Page images and extracted text
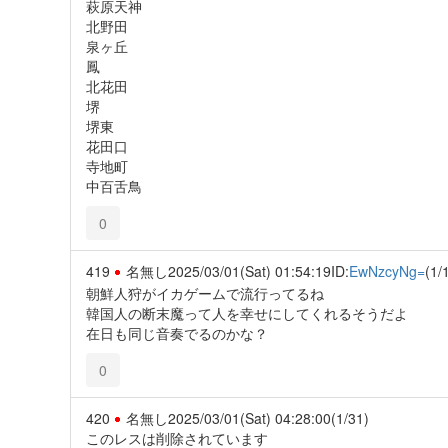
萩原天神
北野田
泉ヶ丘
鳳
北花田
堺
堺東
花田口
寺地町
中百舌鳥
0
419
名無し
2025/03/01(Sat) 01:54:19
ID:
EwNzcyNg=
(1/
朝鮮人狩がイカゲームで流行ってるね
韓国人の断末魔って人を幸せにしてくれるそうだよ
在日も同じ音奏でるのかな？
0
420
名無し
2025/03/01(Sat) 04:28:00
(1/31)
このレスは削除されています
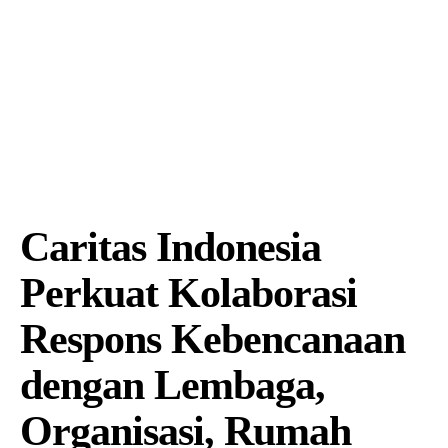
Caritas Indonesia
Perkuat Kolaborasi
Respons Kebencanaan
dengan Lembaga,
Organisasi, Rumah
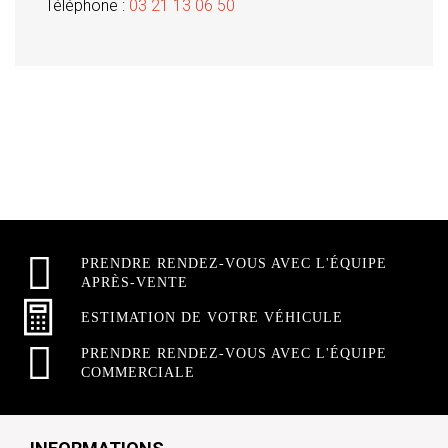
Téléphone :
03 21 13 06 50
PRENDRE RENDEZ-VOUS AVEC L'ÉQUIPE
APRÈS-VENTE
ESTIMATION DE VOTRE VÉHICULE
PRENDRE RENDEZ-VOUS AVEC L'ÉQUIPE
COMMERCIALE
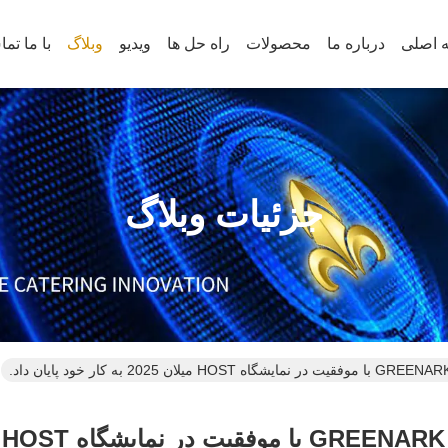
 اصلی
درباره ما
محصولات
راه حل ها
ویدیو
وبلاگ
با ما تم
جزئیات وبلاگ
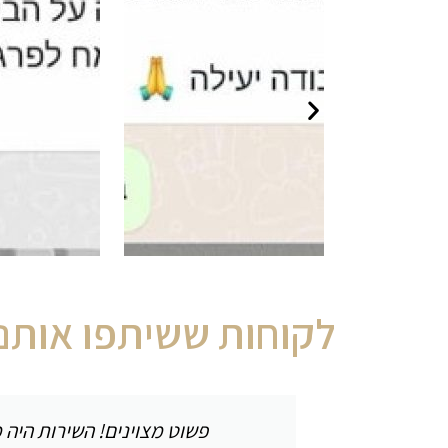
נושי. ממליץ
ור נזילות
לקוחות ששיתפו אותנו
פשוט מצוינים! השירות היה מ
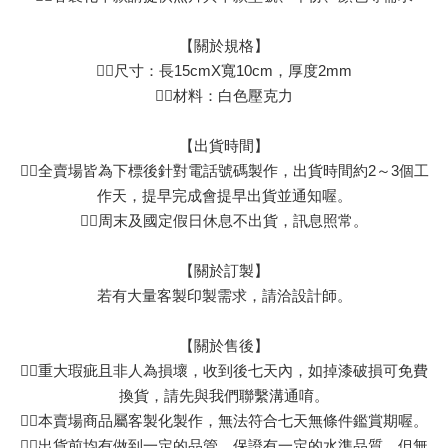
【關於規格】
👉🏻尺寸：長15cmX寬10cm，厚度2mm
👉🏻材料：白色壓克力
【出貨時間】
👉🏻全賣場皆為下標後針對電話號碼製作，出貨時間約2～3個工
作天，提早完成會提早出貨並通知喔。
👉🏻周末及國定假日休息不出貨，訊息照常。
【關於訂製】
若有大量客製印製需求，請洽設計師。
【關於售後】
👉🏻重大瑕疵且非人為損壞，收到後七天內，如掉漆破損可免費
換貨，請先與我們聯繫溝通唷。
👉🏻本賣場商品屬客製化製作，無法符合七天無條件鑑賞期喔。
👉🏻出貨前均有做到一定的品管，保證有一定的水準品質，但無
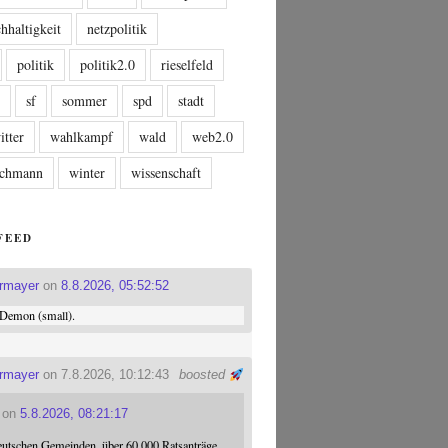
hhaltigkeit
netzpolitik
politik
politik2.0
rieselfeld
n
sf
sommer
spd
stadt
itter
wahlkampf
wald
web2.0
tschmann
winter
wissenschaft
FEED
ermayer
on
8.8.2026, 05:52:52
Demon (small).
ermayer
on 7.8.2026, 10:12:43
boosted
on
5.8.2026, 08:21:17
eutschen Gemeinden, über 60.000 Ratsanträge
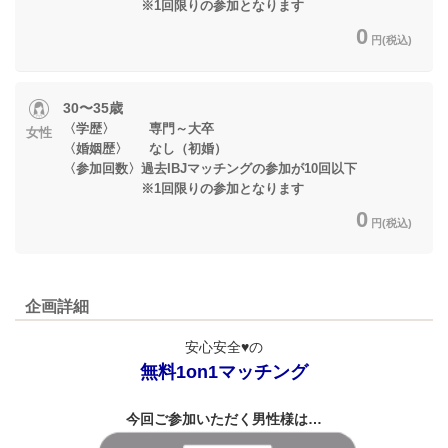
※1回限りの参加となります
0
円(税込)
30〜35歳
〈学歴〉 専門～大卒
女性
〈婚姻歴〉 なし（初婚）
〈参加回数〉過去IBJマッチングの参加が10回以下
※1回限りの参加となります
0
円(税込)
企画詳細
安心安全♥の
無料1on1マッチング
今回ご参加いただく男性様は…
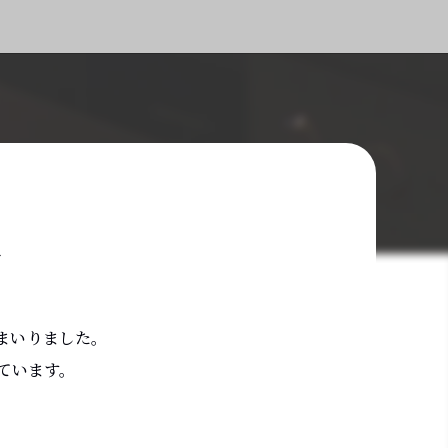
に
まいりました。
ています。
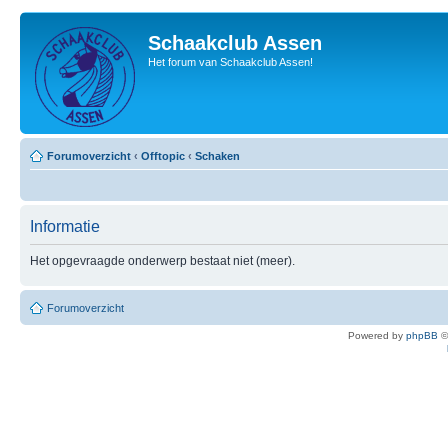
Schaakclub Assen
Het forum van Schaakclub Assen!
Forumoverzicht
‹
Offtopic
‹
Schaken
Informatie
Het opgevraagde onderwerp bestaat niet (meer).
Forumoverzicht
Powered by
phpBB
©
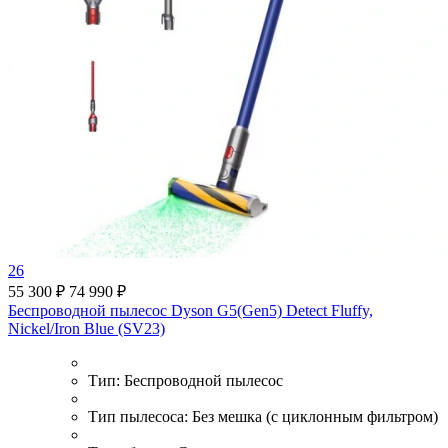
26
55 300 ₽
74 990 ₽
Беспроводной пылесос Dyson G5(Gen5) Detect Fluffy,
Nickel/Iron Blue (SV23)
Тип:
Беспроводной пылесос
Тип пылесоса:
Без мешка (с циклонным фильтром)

#### What the task asks:
Only an exact, picture-free copy of the entries counts as the answer.

#### Written reply:
萩原天神
北野田
泉ヶ丘
鳳
北花田
堺
堺東
花田口
寺地町
中百舌鳥
0
419
名無し
2025/03/01(Sat) 01:54:19
ID:
EwNzcyNg=
(1/
朝鮮人狩がイカゲームで流行ってるね
韓国人の断末魔って人を幸せにしてくれるそうだよ
在日も同じ音奏でるのかな？
0
420
名無し
2025/03/01(Sat) 04:28:00
(1/31)
このレスは削除されています
Caritas Indonesia
Perkuat Kolaborasi
Respons Kebencanaan
dengan Lembaga,
Organisasi, Rumah
Téléphone :
03 21 13 06 50
PRENDRE RENDEZ-VOUS AVEC L'ÉQUIPE
APRÈS-VENTE
ESTIMATION DE VOTRE VÉHICULE
PRENDRE RENDEZ-VOUS AVEC L'ÉQUIPE
COMMERCIALE
 اصلی
درباره ما
محصولات
راه حل ها
ویدیو
وبلاگ
با ما تم
جزئیات وبلاگ
נושי. ממליץ
ור נזילות
לקוחות ששיתפו אותנו
פשוט מצוינים! השירות היה מ
【關於規格】
👉🏻尺寸：長15cmX寬10cm，厚度2mm
👉🏻材料：白色壓克力
【出貨時間】
👉🏻全賣場皆為下標後針對電話號碼製作，出貨時間約2～3個工
作天，提早完成會提早出貨並通知喔。
👉🏻周末及國定假日休息不出貨，訊息照常。
【關於訂製】
若有大量客製印製需求，請洽設計師。
【關於售後】
👉🏻重大瑕疵且非人為損壞，收到後七天內，如掉漆破損可免費
換貨，請先與我們聯繫溝通唷。
👉🏻本賣場商品屬客製化製作，無法符合七天無條件鑑賞期喔。
👉🏻出貨前均有做到一定的品管，保證有一定的水準品質，但無
hhaltigkeit
netzpolitik
politik
politik2.0
rieselfeld
n
sf
sommer
spd
stadt
itter
wahlkampf
wald
web2.0
tschmann
winter
wissenschaft
FEED
ermayer
on
8.8.2026, 05:52:52
Demon (small).
ermayer
on 7.8.2026, 10:12:43
boosted
on
5.8.2026, 08:21:17
eutschen Gemeinden, über 60.000 Ratsanträge
※1回限りの参加となります
0
円(税込)
30〜35歳
〈学歴〉 専門～大卒
女性
〈婚姻歴〉 なし（初婚）
〈参加回数〉過去IBJマッチングの参加が10回以下
※1回限りの参加となります
0
円(税込)
企画詳細
安心安全♥の
無料1on1マッチング
今回ご参加いただく男性様は…
に
まいりました。
ています。
Schaakclub Assen
Het forum van Schaakclub Assen!
Forumoverzicht
‹
Offtopic
‹
Schaken
Informatie
Het opgevraagde onderwerp bestaat niet (meer).
Forumoverzicht
Powered by
phpBB
©
26
55 300 ₽
74 990 ₽
Беспроводной пылесос Dyson G5(Gen5) Detect Fluffy,
Nickel/Iron Blue (SV23)
Тип:
Беспроводной пылесос
Тип пылесоса:
Без мешка (с циклонным фильтром)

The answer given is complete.